_SUPPLIED MATERIAL_
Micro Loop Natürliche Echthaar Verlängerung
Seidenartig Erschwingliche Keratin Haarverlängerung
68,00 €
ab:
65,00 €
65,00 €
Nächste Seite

_YOUR GOAL_
Quote the material exactly, leaving nothing out.

_REPLY_
Micro Loop Natürliche Echthaar Verlängerung
Seidenartig Erschwingliche Keratin Haarverlängerung
68,00 €
ab:
65,00 €
65,00 €
Nächste Seite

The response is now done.